● PROVIDED RECORDS:

● ● ● ●

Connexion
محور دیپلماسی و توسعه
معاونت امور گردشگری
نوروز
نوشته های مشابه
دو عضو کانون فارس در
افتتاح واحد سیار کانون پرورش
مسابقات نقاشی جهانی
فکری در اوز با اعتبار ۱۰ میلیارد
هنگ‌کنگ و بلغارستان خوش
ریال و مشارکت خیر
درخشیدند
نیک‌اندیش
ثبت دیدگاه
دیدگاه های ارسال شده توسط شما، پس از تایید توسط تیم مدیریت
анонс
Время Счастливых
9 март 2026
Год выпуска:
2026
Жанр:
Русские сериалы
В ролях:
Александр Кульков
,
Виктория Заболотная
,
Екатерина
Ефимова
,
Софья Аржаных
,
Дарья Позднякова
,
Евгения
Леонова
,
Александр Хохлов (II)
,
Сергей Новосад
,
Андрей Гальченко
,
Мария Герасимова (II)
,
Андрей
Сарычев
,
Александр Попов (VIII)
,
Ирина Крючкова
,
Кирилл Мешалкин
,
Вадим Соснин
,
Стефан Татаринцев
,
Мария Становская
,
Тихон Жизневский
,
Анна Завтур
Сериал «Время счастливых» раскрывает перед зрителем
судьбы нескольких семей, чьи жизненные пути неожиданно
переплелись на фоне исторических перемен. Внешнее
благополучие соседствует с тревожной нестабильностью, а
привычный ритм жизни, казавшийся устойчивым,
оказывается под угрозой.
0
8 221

● ● ● ●

● WHAT IS EXPECTED:
Top to bottom, the records above must be output exactly.

● ANSWER FOR THIS EXERCISE:
Connexion
محور دیپلماسی و توسعه
معاونت امور گردشگری
نوروز
نوشته های مشابه
دو عضو کانون فارس در
افتتاح واحد سیار کانون پرورش
مسابقات نقاشی جهانی
فکری در اوز با اعتبار ۱۰ میلیارد
هنگ‌کنگ و بلغارستان خوش
ریال و مشارکت خیر
درخشیدند
نیک‌اندیش
ثبت دیدگاه
دیدگاه های ارسال شده توسط شما، پس از تایید توسط تیم مدیریت
анонс
Время Счастливых
9 март 2026
Год выпуска:
2026
Жанр:
Русские сериалы
В ролях:
Александр Кульков
,
Виктория Заболотная
,
Екатерина
Ефимова
,
Софья Аржаных
,
Дарья Позднякова
,
Евгения
Леонова
,
Александр Хохлов (II)
,
Сергей Новосад
,
Андрей Гальченко
,
Мария Герасимова (II)
,
Андрей
Сарычев
,
Александр Попов (VIII)
,
Ирина Крючкова
,
Кирилл Мешалкин
,
Вадим Соснин
,
Стефан Татаринцев
,
Мария Становская
,
Тихон Жизневский
,
Анна Завтур
Сериал «Время счастливых» раскрывает перед зрителем
судьбы нескольких семей, чьи жизненные пути неожиданно
переплелись на фоне исторических перемен. Внешнее
благополучие соседствует с тревожной нестабильностью, а
привычный ритм жизни, казавшийся устойчивым,
оказывается под угрозой.
0
8 221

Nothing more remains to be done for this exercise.